A month after her final treatment this woman saw a television
programme about the other woman who had suffered skin blisters
following IPL treatment at this clinic. She returned to the clinic,
advised the practitioner that she had scarring to her legs and
asked for her fees to be refunded. He examined her legs, but was
reluctant to refund her fees.
She went to see a dermatologist a week later. The dermatologist
found areas of striped hyperpigmented scarring on the side of her
left calf, and a small area on her right calf. He advised her that
the operator had used too much energy during the procedure, but the
scarring would improve with time.
Conclusions
IPL treatment involves a risk to the consumer, and should only
be performed by those with appropriate training, expertise and
experience. The Association of Beauty Therapists NZ Ltd (the
Association) recognises this and advises its members that the
training and ongoing education in the use of IPL machines is the
responsibility of the machine distributors. The Association
Secretary, commenting on an earlier similar complaint[1] to HDC, advised that
the Association has a number of members who distribute IPL machines
and they conduct "extensive and continued" training to the beauty
therapy clinics they supply. The Association believes this training
and follow-up should be mandatory.
Although the information sheet provided to the two women in
these cases advises about the known associated risks of IPL, the
first woman was not given this information until after she had
agreed to the series of treatments and had had her first treatment.

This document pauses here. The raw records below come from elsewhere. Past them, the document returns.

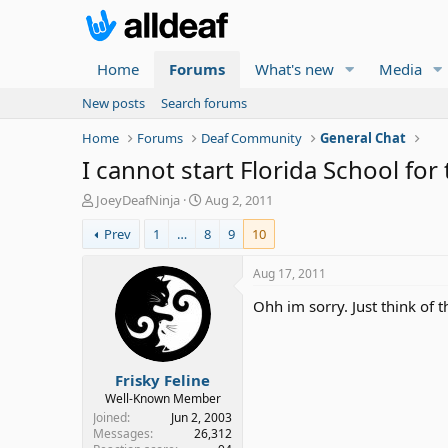
Home
Forums
What's new
Media
New posts
Search forums
Home
Forums
Deaf Community
General Chat
I cannot start Florida School for
T
S
JoeyDeafNinja
Aug 2, 2011
h
t
Prev
1
…
8
9
10
r
a
e
r
a
t
Aug 17, 2011
d
d
Ohh im sorry. Just think of t
s
a
t
t
a
e
r
Frisky Feline
t
e
Well-Known Member
r
Joined
Jun 2, 2003
Messages
26,312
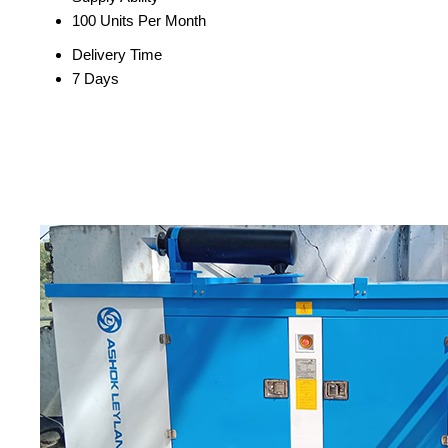
100 Units Per Month
Delivery Time
7 Days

Therefore, she was unable to make an informed choice about whether
to consent to the treatment.
Furthermore the clinic had appropriately provided policies and
procedures on IPL treatment which were not followed. It has a
14-step written procedure for the guidance of IPL machine operators
performing permanent hair removal treatment. This includes the need
to test the client's skin for sensitivity before starting
treatment, and to adjust the IPL energy according to the client's
skin and hair type. The IPL operator did not follow those steps for
either of the women in these cases.
As a director of the clinic, the practitioner should have been
aware of the policies, including the requirement to carry out skin
tests ― a requirement he did not follow.
In case 09HDC01064, the practitioner was found to have breached
the Code of Rights in relation to providing services of an
appropriate standard and obtaining informed consent. In 09HDC01350,
he was found to have breached the Code of Rights in relation to
providing services with appropriate care and skill.
Recommendations
It was recommended that the practitioner undergo further
training and review his procedures. He discussed the skill and
safety aspects of these cases with the clinic staff and directors,
amended the clinic procedure manual, and undertook further training
with the IPL machine supplier. He was also asked to apologise and
subsequently did so. The Ministry of Health and the Association of
Beauty Therapists were advised of the findings.
Use of title "Dr"
The matter of the practitioner advertising himself as "Dr" on
the clinic's website, on the basis that he studied Chinese medicine
and medicinal beauty in China, was also addressed. The practitioner
was advised that it is a serious matter for an unqualified person
to use a description that implies he or she is a registered health
professional. The IPL operator removed the title "Dr" from the
website.
The Ministry of Health was notified.